AI software creates 3D model from MRI, ultrasound scans to enhance prostate cancer detection
An AI software system called SmartTarget—which overlays tumor information from MRI scans onto ultrasound images—may help guide surgeons in conducting biopsies and improve prostate cancer detection by reducing the number of unidentified cases, according to research published online Dec. 5 in the journal European Urology.
Developed by researchers from University College London, the system uses AI-based machine learning and advanced image processing to take patient MRIs and create 3D models of their prostate while also identifying malignancies. The model is then fused with ultrasound images during biopsy to help surgeons target areas of concern while operating.
“Prostate cancer detection has been improving at a very fast rate in recent years and this technology pushes the science forward even further, enabling clinicians to pick up prostate cancer quickly so that patients can access the right treatment early enough,” co-senior author Hashim Ahmed, PhD, chair of urology at Imperial College London, said in a prepared statement.

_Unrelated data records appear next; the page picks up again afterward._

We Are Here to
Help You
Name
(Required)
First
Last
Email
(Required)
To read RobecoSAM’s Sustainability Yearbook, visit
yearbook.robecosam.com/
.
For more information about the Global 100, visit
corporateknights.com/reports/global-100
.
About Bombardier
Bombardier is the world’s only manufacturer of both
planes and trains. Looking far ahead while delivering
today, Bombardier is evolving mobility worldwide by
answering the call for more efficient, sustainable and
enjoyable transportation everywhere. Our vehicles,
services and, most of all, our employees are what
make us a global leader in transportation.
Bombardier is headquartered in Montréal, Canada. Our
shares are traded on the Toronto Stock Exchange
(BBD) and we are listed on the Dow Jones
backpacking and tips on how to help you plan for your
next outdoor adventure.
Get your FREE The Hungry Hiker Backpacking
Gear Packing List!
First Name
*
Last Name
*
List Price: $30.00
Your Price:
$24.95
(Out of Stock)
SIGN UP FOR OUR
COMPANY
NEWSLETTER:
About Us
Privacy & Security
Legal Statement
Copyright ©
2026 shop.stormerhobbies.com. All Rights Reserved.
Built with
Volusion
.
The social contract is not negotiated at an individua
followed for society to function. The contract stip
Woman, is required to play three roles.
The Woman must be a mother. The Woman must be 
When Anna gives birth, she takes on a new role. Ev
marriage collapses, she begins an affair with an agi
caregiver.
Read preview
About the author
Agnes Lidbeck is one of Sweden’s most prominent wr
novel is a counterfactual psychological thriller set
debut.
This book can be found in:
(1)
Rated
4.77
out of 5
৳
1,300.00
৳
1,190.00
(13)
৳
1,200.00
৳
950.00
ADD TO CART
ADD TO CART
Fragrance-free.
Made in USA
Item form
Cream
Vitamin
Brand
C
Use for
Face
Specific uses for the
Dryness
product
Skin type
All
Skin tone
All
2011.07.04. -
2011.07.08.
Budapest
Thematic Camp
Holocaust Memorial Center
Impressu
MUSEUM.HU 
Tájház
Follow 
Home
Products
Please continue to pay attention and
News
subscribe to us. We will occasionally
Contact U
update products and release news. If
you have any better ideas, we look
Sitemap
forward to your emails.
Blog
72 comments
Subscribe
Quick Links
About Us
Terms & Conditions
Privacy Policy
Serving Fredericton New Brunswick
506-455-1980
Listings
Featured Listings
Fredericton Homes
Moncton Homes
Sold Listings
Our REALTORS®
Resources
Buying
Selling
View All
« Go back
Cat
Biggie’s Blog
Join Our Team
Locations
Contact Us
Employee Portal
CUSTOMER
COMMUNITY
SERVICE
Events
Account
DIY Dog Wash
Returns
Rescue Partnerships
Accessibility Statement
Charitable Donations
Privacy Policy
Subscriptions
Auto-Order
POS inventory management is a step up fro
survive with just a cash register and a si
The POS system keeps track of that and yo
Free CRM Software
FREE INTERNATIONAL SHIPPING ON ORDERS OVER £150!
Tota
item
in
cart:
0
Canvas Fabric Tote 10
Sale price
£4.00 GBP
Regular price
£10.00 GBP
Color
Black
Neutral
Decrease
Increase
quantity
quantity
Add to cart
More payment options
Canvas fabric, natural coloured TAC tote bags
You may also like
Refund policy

For the study, 129 patients with suspected prostate cancer underwent two biopsies—one using the SmartTarget system and one where surgeons could only visually review MRI scans. A total of 93 prostate cancers were detected with the two strategies combined, with each picking up 80 of the cancers and missing 13 that their competing method found.
From their findings, the researchers suggested the visual review of MRI scans should be used in conjunction with SmartTarget as surgeons may be able to more accurately gather information about the size, shape and location of prostate tumors during biopsy which is otherwise invisible on ultrasound. More so, the software may reduce a patient’s number of biopsies and reduce unnecessary surgeries caused by overdiagnosis.
“The software provides them [surgeons] with a clear target. As MRI-targeted biopsies require a very high degree of expertise and experience, we hope that the imagery displayed by SmartTarget will help to bring high accuracy prostate cancer diagnosis to a much wider range of patients and hospitals,” said co-senior author and inventor of the SmartTarget system Dean Barratt, PhD, in the same statement.